● Assignment: Only the lines from the one containing "Manufacturer or person" to the end of the records belong in the output; print them exactly.

● Data records:
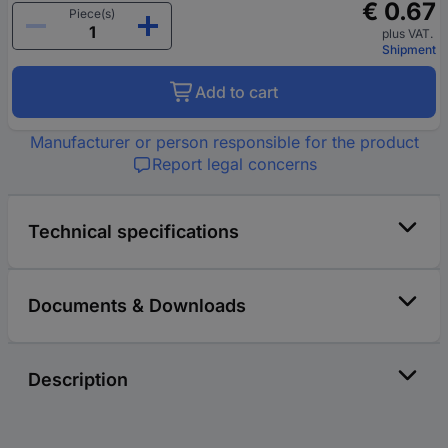
€ 0.67
Piece(s)
plus VAT.
Shipment
Add to cart
Manufacturer or person responsible for the product
Report legal concerns
Technical specifications
Documents & Downloads
Description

● The answer:
Manufacturer or person responsible for the product
Report legal concerns
Technical specifications
Documents & Downloads
Description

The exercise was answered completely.